* Assignment
Repeat the records below word for word, but start at the line that contains "Segment every instance of right", stop after the last line, and include nothing else.

(Beginning of Data for review)

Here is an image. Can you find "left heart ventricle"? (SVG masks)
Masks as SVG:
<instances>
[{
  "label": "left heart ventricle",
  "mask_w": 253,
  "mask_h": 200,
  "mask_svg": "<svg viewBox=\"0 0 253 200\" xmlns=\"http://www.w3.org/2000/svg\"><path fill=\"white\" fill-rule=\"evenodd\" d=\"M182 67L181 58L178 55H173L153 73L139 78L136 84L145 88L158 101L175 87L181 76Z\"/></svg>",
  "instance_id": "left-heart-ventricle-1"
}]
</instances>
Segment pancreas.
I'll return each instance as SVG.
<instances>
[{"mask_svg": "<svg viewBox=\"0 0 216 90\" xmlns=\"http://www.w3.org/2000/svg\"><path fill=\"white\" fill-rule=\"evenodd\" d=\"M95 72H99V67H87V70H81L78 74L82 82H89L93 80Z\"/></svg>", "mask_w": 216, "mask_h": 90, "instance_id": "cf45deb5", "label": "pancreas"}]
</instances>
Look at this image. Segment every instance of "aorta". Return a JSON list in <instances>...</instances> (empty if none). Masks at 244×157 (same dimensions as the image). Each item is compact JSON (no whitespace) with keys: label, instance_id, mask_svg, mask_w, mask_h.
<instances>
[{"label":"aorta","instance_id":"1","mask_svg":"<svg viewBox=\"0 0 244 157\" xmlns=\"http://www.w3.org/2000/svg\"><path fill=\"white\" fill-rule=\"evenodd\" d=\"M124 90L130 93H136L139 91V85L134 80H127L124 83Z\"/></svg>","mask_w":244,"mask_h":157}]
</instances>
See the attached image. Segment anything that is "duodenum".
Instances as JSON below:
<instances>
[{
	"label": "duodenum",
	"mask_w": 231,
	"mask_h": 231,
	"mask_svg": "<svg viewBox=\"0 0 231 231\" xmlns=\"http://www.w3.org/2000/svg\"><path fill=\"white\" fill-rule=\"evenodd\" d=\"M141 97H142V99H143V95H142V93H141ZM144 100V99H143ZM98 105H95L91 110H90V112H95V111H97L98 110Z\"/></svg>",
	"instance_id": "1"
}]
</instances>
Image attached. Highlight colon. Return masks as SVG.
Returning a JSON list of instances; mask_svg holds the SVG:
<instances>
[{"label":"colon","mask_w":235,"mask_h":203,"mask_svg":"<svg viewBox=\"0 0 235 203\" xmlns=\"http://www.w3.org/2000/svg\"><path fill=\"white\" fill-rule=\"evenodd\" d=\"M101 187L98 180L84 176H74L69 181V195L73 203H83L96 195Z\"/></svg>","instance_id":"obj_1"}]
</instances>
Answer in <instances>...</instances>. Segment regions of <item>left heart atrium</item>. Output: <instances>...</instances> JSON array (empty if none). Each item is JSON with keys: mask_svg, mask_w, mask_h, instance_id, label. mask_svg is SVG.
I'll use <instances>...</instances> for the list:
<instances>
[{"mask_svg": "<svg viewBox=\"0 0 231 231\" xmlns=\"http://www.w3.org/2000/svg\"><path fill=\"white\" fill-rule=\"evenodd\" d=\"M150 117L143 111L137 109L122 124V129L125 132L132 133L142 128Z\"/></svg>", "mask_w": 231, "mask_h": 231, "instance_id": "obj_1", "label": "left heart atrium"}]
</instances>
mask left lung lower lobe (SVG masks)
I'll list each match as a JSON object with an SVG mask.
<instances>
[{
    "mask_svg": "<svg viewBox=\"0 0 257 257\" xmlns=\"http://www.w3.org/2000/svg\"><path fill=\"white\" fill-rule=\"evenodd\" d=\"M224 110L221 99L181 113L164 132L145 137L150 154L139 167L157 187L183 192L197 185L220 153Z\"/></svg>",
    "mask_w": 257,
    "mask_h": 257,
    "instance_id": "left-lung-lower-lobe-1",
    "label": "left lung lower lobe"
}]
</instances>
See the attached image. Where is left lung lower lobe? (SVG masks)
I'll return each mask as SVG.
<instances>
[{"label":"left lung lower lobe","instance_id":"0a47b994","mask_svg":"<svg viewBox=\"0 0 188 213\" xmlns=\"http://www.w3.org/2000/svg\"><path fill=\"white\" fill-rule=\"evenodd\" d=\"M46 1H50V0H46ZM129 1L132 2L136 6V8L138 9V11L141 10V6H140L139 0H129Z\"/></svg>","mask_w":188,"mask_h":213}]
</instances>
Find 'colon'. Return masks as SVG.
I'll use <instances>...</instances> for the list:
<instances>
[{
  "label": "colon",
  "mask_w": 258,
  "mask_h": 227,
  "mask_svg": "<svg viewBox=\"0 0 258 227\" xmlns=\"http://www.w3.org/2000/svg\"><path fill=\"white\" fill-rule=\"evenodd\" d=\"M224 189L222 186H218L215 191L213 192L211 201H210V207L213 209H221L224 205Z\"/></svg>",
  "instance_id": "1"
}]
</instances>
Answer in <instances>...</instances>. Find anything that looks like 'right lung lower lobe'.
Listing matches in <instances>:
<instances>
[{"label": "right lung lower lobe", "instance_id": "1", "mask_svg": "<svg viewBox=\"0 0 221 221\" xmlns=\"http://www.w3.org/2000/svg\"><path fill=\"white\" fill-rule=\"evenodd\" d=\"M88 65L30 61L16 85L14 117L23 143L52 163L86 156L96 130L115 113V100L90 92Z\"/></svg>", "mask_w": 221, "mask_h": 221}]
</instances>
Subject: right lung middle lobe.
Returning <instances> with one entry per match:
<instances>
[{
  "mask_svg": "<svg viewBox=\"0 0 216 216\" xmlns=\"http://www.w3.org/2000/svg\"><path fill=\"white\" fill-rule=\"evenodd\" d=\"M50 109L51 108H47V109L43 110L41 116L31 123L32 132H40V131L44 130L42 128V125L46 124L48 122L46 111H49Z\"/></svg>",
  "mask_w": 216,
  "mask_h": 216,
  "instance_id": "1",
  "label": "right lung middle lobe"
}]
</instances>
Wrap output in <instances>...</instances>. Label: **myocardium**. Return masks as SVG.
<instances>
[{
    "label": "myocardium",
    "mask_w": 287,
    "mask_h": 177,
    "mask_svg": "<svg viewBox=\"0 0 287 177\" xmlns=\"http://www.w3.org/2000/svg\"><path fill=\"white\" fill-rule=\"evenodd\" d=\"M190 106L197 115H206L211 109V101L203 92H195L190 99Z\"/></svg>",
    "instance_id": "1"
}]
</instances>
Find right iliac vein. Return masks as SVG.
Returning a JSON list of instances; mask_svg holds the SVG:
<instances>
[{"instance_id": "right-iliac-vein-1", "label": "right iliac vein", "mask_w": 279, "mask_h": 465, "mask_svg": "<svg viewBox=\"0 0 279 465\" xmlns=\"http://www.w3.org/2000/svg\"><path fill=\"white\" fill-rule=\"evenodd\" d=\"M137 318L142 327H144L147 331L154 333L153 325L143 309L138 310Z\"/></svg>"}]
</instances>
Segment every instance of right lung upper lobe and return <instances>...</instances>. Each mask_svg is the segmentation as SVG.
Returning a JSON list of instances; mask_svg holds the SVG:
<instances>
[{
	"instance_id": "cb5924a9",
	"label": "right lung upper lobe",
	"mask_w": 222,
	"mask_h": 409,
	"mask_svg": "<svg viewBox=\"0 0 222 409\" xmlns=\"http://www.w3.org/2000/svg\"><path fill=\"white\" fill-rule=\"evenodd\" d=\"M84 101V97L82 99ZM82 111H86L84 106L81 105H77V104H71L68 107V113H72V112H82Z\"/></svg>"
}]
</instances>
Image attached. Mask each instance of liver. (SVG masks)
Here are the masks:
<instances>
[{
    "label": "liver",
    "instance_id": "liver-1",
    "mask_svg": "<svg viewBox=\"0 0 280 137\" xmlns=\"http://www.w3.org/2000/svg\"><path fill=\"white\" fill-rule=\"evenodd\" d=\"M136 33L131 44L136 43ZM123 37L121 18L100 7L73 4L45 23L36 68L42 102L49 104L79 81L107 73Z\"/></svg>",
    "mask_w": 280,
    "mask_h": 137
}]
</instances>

(End of Data for review)

* Problem solution
Segment every instance of right lung upper lobe and return <instances>...</instances>. Each mask_svg is the segmentation as SVG.
Returning a JSON list of instances; mask_svg holds the SVG:
<instances>
[{
	"instance_id": "cb5924a9",
	"label": "right lung upper lobe",
	"mask_w": 222,
	"mask_h": 409,
	"mask_svg": "<svg viewBox=\"0 0 222 409\" xmlns=\"http://www.w3.org/2000/svg\"><path fill=\"white\" fill-rule=\"evenodd\" d=\"M84 101V97L82 99ZM82 111H86L84 106L81 105H77V104H71L68 107V113H72V112H82Z\"/></svg>"
}]
</instances>
Image attached. Mask each instance of liver. (SVG masks)
Here are the masks:
<instances>
[{
    "label": "liver",
    "instance_id": "liver-1",
    "mask_svg": "<svg viewBox=\"0 0 280 137\" xmlns=\"http://www.w3.org/2000/svg\"><path fill=\"white\" fill-rule=\"evenodd\" d=\"M136 33L131 44L136 43ZM123 37L121 18L100 7L73 4L45 23L36 68L42 102L49 104L79 81L107 73Z\"/></svg>",
    "mask_w": 280,
    "mask_h": 137
}]
</instances>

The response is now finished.